I use the reviews as a guideline. Everyone can have a bad night or bad service or perhaps the reviewer is just a jerk. Who knows? If there is only one or two bad reviews out of several, I can chalk that up to one of the above.
And for John C., who posted 1 review 2 months ago with no replies…your review still counts - whatever it was for. You can’t really expect people to respond if you don’t interact.
Geez, maybe I should go work for them. Yelp! Hire Me!

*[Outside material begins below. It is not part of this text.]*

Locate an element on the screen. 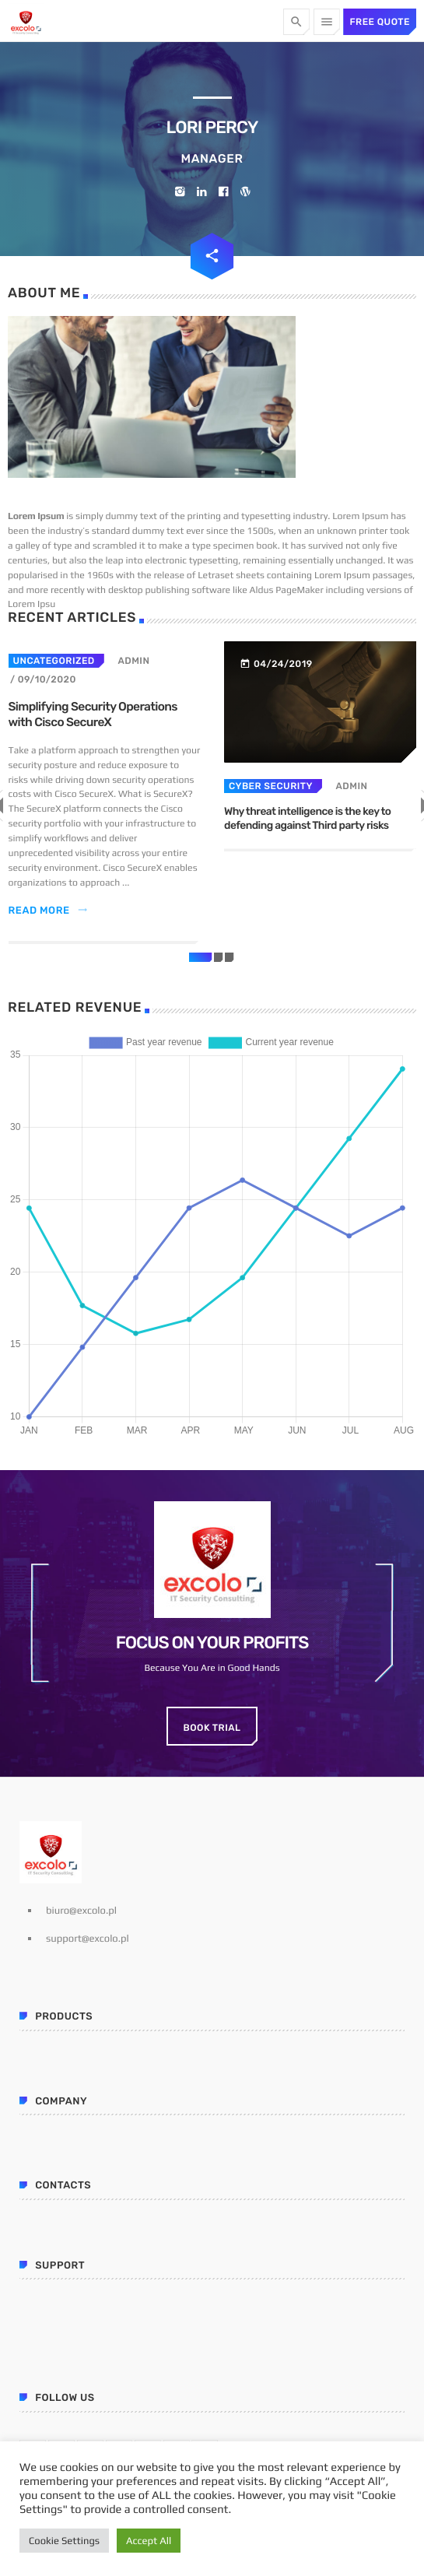 The height and width of the screenshot is (2576, 424). [button] is located at coordinates (200, 957).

Drama 2.0 has it right… I know the Yelp founders, been to a few Yelp parties, and can say that they likely lack the seasoning and maturity you’d normally find in good management. Yet again, those aren’t always the qualities required to make big money. If you watch their message boards, their core users, the ones that wrote most of the insightful and useful reviews, are leaving the site. It’s much like what happened to Friendster… which happens to be 2 blocks away from Yelp HQ. Everyone thought Friendster was the cat’s meow in 2002, then, out of nowhere, we have MySpace going far beyond what Friendster ever was.
Does anyone know how Yelp.com makes money?